Nuovo studio, il cellulare se non utilizzato nel modo corretto provoca il cancro al cervello

 

L’effetto cancerogeno delle onde elettromagnetiche del telefonino era già stato riconosciuto sin dal 2011 dalla Iarc che aveva inserito questo dispositivo nella categoria 2b. “Il fatto che nel 2017 i tribunali italiani riconoscano già in primo grado la causa oncogena insita nei campi elettromagnetici generati dal cellulare è il segno del continuo avanzamento delle conoscenze scientifiche” spiega l’avvocato Bertone. Il dipendente della Telecom Roberto Romeo che si era ammalato di un neurinoma spera che la sua causa serva e sia di aiuto . “Non voglio demonizzare l’uso del telefono cellulare ma per evitare quello che mi è successo bisogna saperlo utilizzare in modo corretto. all’inizio pensavo di essermi preso un’infezione all’orecchio ma poi ho capito che la cosa era bene più grave” racconta ancora Romeo che era obbligato a usare il telefono cellulare al lavoro in quanto non si trovava in ufficio, ma era spesso in giro: “Per 15 anni ho fatto innumerevoli telefonate anche di venti e trenta minuti, a casa, in macchina. Poi ho iniziato ad avere la continua sensazione di orecchie tappate, di disturbi all’udito. E nel 2010 mi è stato diagnosticato il tumore. Ora non sento più nulla dall’orecchio destro perché mi è stato asportato il nervo acustico”. Una vicenda che ricorda quella di Innocente Marcolini, dirigente d’azienda bresciano che solo dopo una lunga battaglia giudiziaria era riuscito a ottenere giustizia in Cassazione.

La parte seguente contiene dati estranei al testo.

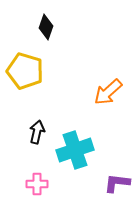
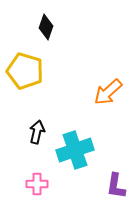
purple L-shape: moved 1 px left, 3 px down; rotated 88 degrees counterclockwise
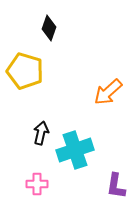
black diamond: moved 3 px right, 1 px down
black arrow: moved 4 px right, 1 px down
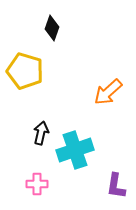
black diamond: moved 3 px right
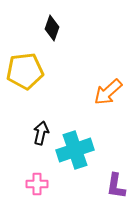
yellow pentagon: rotated 24 degrees counterclockwise
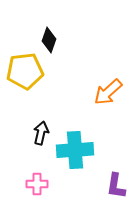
black diamond: moved 3 px left, 12 px down
cyan cross: rotated 15 degrees clockwise
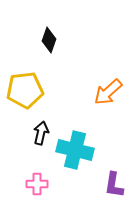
yellow pentagon: moved 19 px down
cyan cross: rotated 18 degrees clockwise
purple L-shape: moved 2 px left, 1 px up
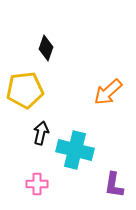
black diamond: moved 3 px left, 8 px down
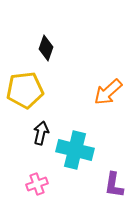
pink cross: rotated 20 degrees counterclockwise
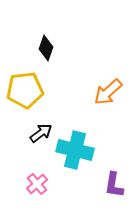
black arrow: rotated 40 degrees clockwise
pink cross: rotated 20 degrees counterclockwise
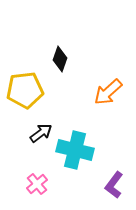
black diamond: moved 14 px right, 11 px down
purple L-shape: rotated 28 degrees clockwise
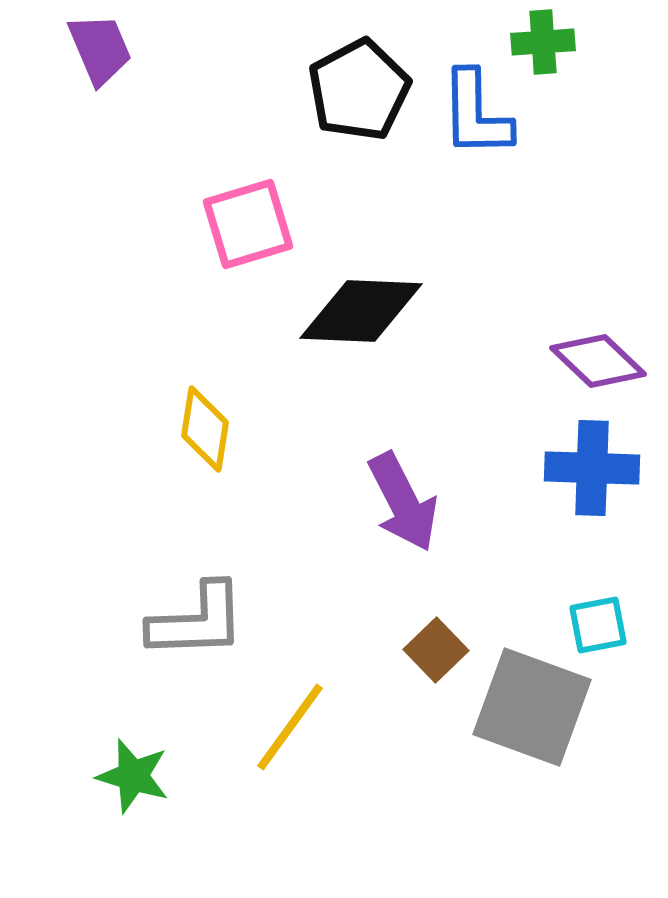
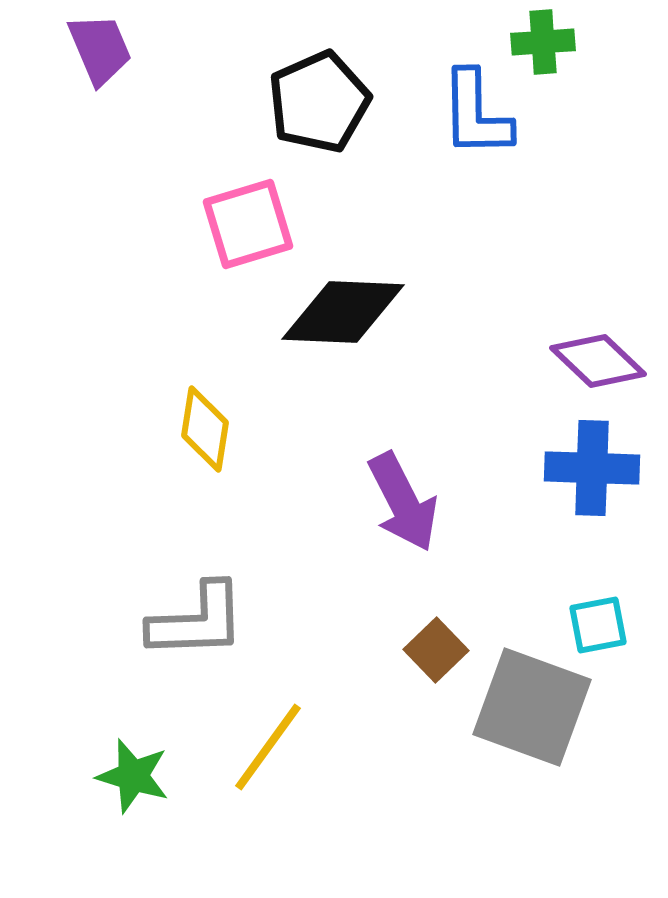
black pentagon: moved 40 px left, 12 px down; rotated 4 degrees clockwise
black diamond: moved 18 px left, 1 px down
yellow line: moved 22 px left, 20 px down
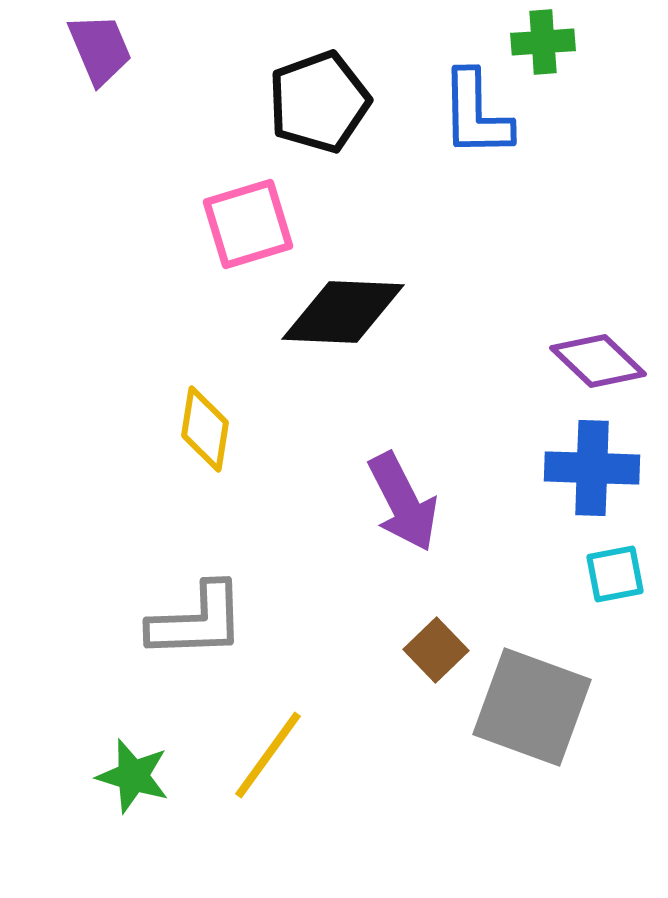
black pentagon: rotated 4 degrees clockwise
cyan square: moved 17 px right, 51 px up
yellow line: moved 8 px down
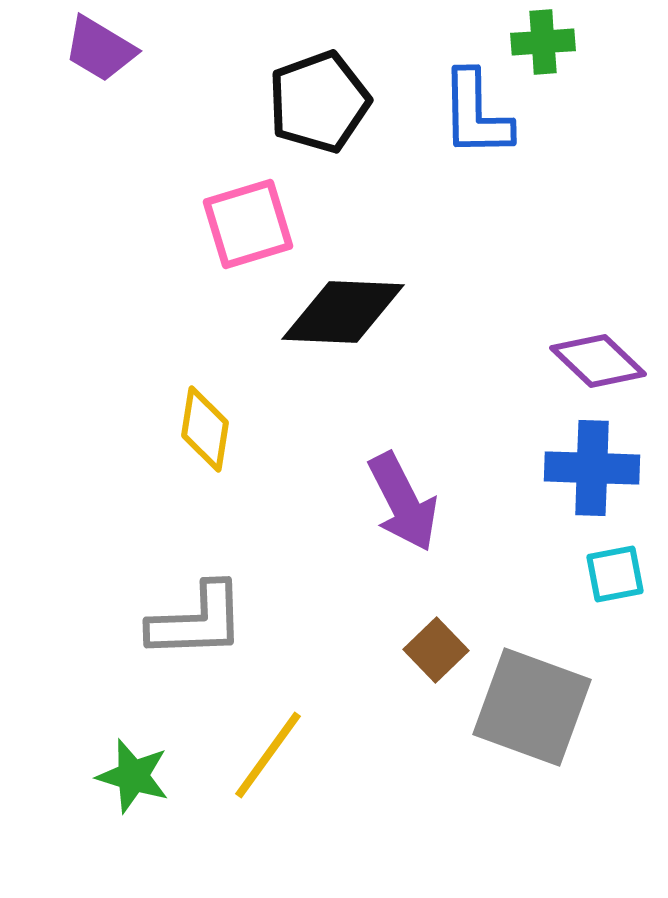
purple trapezoid: rotated 144 degrees clockwise
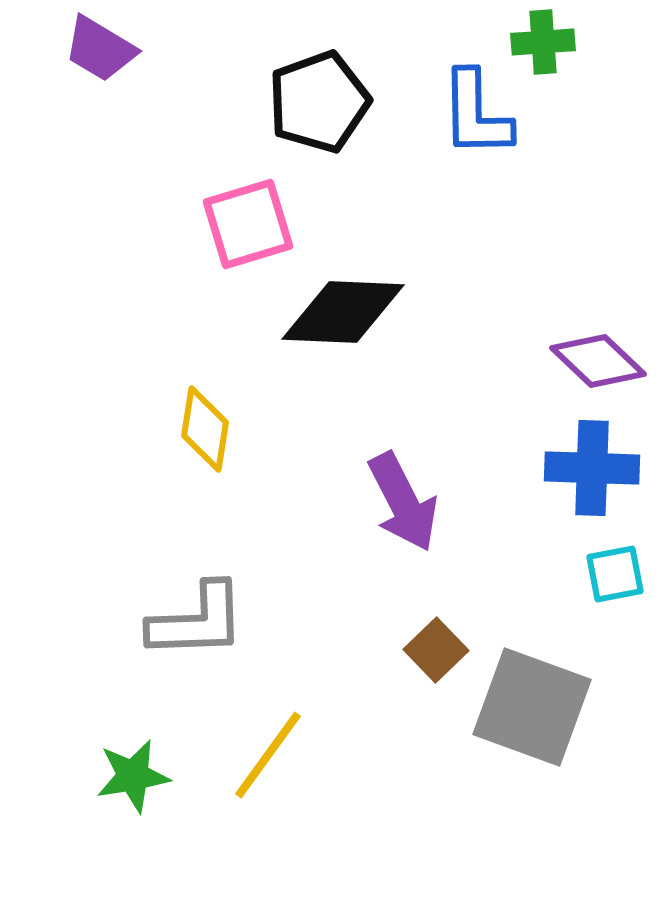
green star: rotated 26 degrees counterclockwise
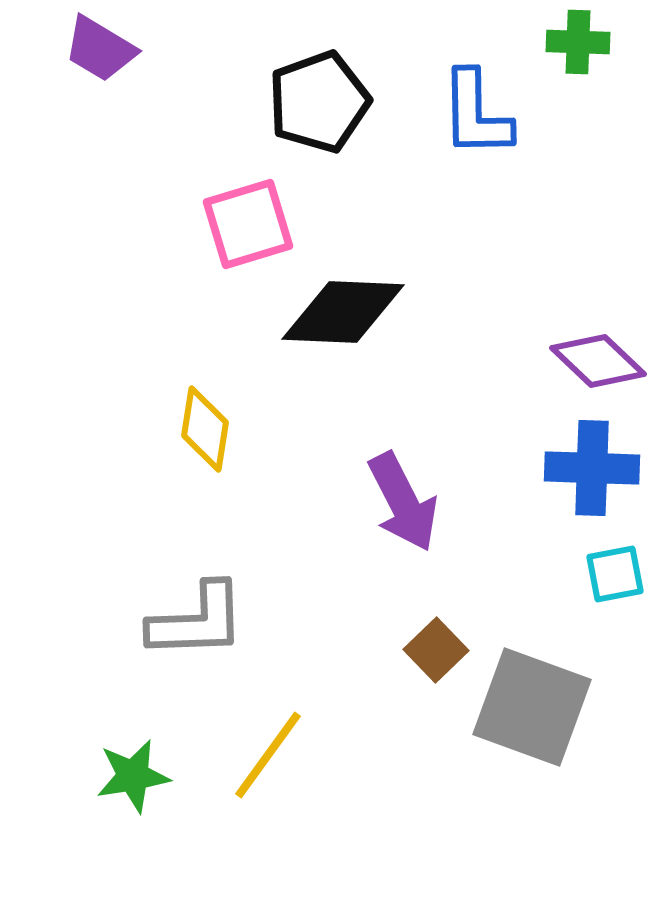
green cross: moved 35 px right; rotated 6 degrees clockwise
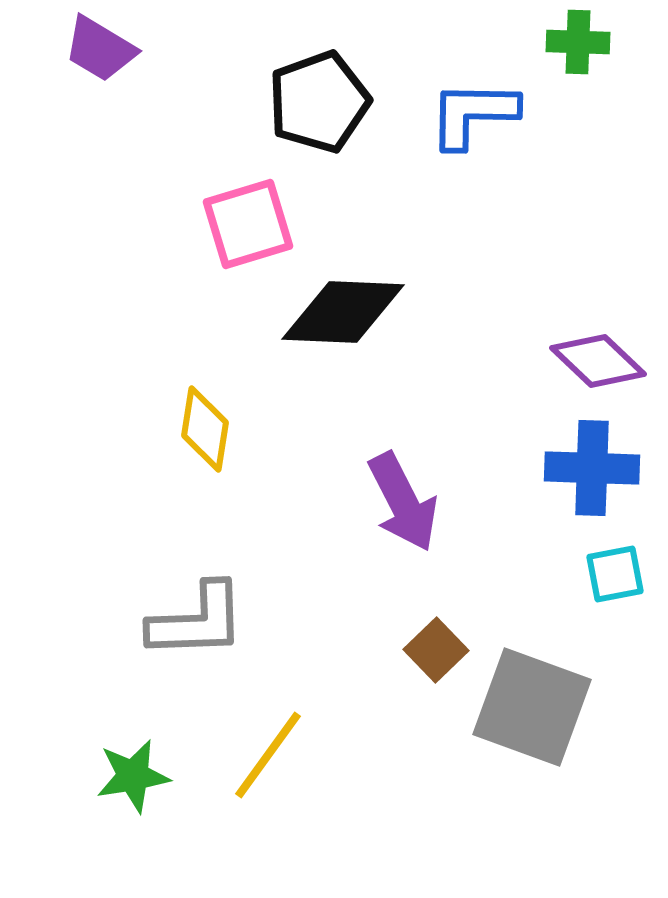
blue L-shape: moved 3 px left; rotated 92 degrees clockwise
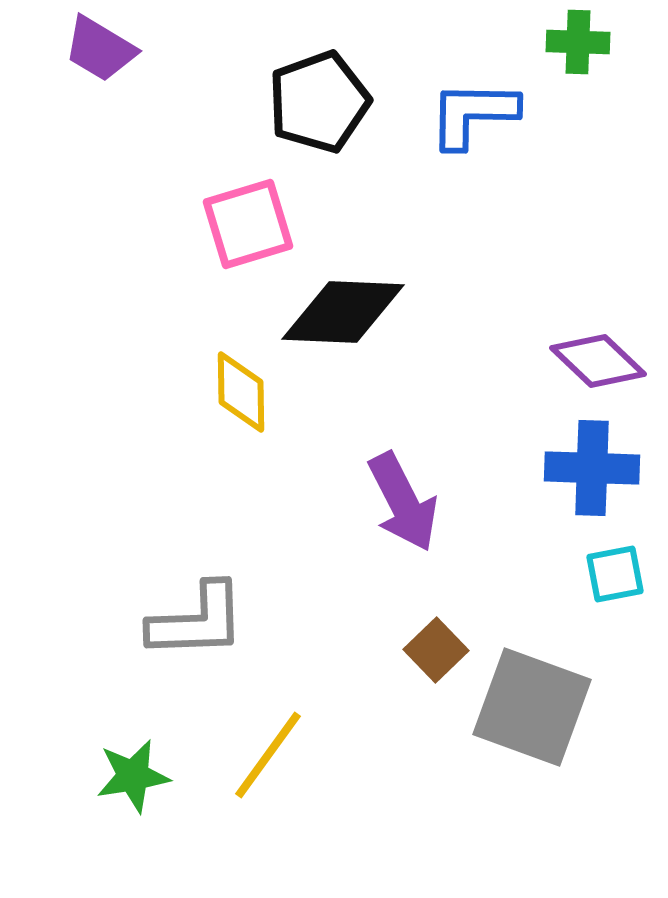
yellow diamond: moved 36 px right, 37 px up; rotated 10 degrees counterclockwise
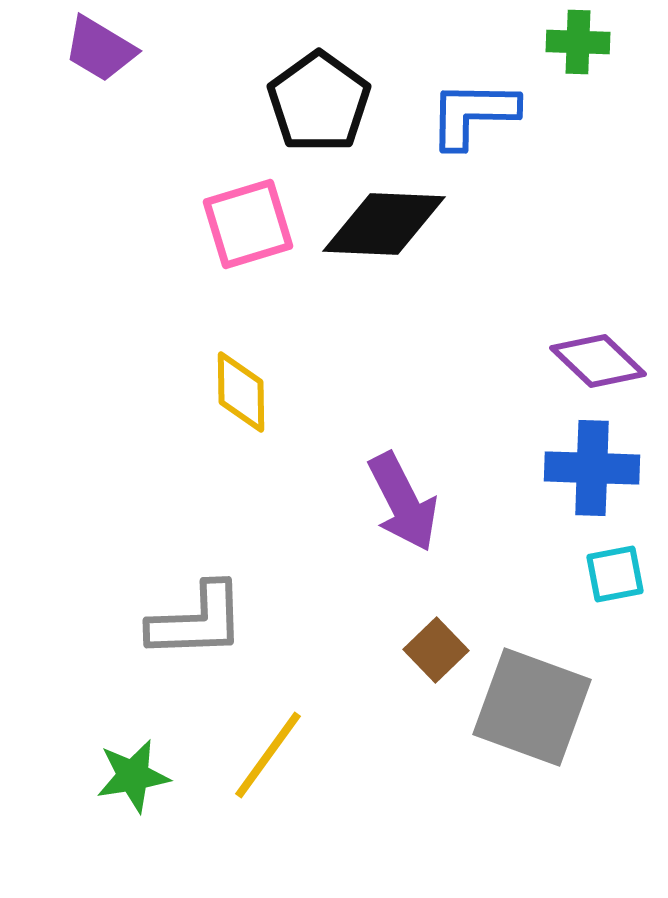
black pentagon: rotated 16 degrees counterclockwise
black diamond: moved 41 px right, 88 px up
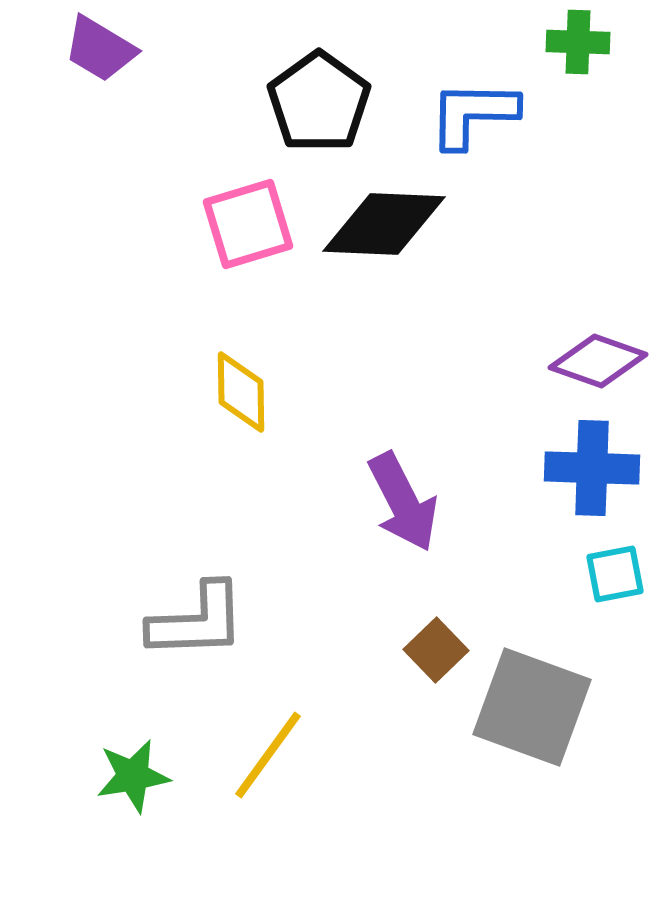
purple diamond: rotated 24 degrees counterclockwise
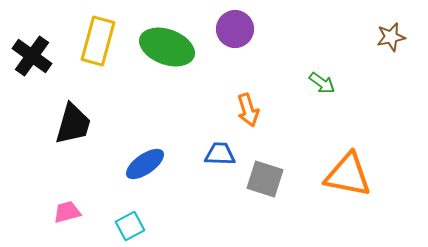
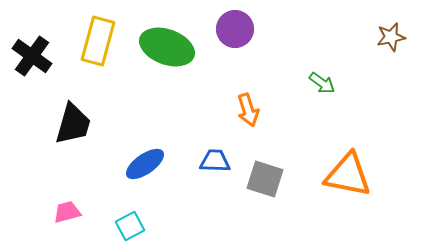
blue trapezoid: moved 5 px left, 7 px down
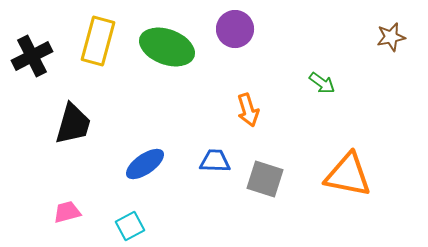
black cross: rotated 27 degrees clockwise
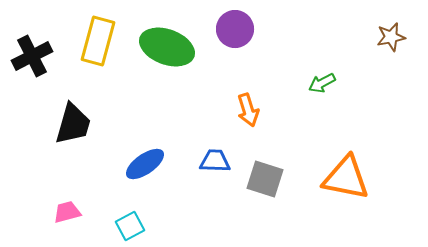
green arrow: rotated 116 degrees clockwise
orange triangle: moved 2 px left, 3 px down
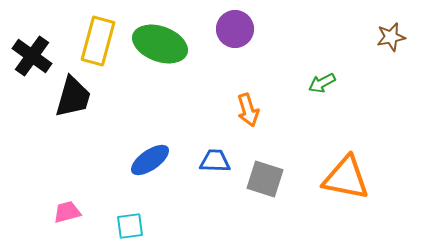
green ellipse: moved 7 px left, 3 px up
black cross: rotated 27 degrees counterclockwise
black trapezoid: moved 27 px up
blue ellipse: moved 5 px right, 4 px up
cyan square: rotated 20 degrees clockwise
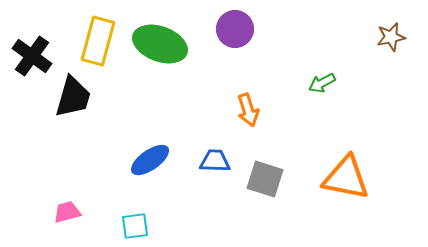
cyan square: moved 5 px right
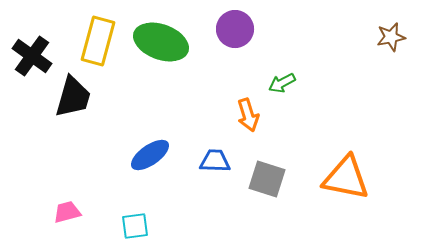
green ellipse: moved 1 px right, 2 px up
green arrow: moved 40 px left
orange arrow: moved 5 px down
blue ellipse: moved 5 px up
gray square: moved 2 px right
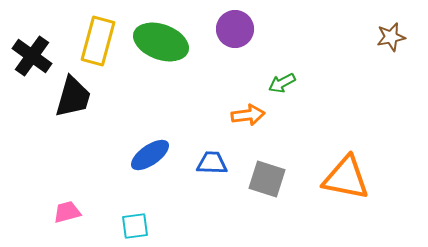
orange arrow: rotated 80 degrees counterclockwise
blue trapezoid: moved 3 px left, 2 px down
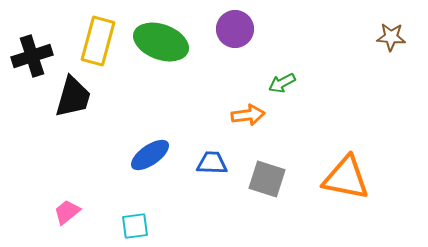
brown star: rotated 16 degrees clockwise
black cross: rotated 36 degrees clockwise
pink trapezoid: rotated 24 degrees counterclockwise
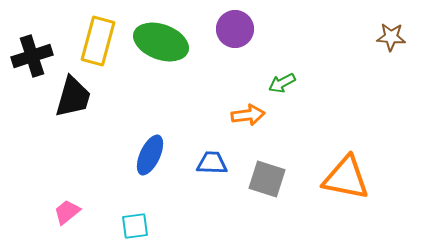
blue ellipse: rotated 30 degrees counterclockwise
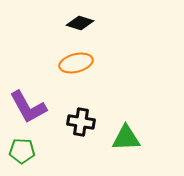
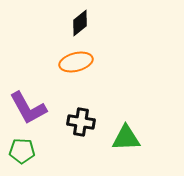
black diamond: rotated 56 degrees counterclockwise
orange ellipse: moved 1 px up
purple L-shape: moved 1 px down
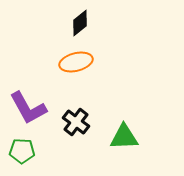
black cross: moved 5 px left; rotated 28 degrees clockwise
green triangle: moved 2 px left, 1 px up
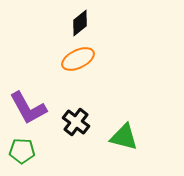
orange ellipse: moved 2 px right, 3 px up; rotated 12 degrees counterclockwise
green triangle: rotated 16 degrees clockwise
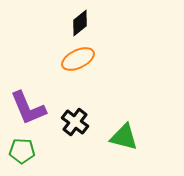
purple L-shape: rotated 6 degrees clockwise
black cross: moved 1 px left
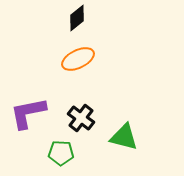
black diamond: moved 3 px left, 5 px up
purple L-shape: moved 5 px down; rotated 102 degrees clockwise
black cross: moved 6 px right, 4 px up
green pentagon: moved 39 px right, 2 px down
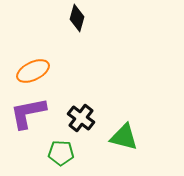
black diamond: rotated 36 degrees counterclockwise
orange ellipse: moved 45 px left, 12 px down
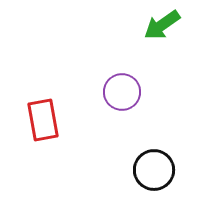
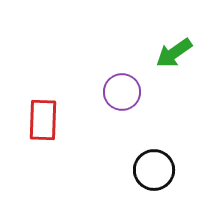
green arrow: moved 12 px right, 28 px down
red rectangle: rotated 12 degrees clockwise
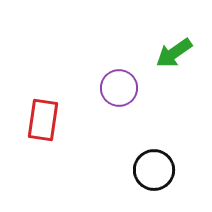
purple circle: moved 3 px left, 4 px up
red rectangle: rotated 6 degrees clockwise
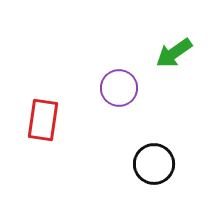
black circle: moved 6 px up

Lo studio legale degli avvocati Ambrosio e Commodo, esperti in risarcimento del danno, avevano già intentato una causa alcuni anni fa “che è ancora giacente al Tar” per imporre al ministero una campagna di informazione sui rischi legati al cellulare. Ora hanno creato un sito internet che si chiama “neurinoma.info” in cui sono raccolte tutte le informazioni utili, “sono soprattutto i bambini e le donne in gravidanza a essere più vulnerabili” spiega ancora l’avvocato Bertone. “la popolazione deve essere avvisata perché basta usare il telefono con l’auricolare o a una certa distanza per poter abbassare i rischi”. “abbiamo avuto difficoltà sul profilo medico e scientifico perché ci è stato detto che non c’erano prove che potesse creare un tumore, ma è stato detto che non si poteva anche dire il contrario. Questa sentenza invece dice proprio che c’è un nesso causale ed è’ per questo che ora chi ci governa debba prendersi la responsabilità di fare qualcosa” dice l’avvocato Renato Ambrosio.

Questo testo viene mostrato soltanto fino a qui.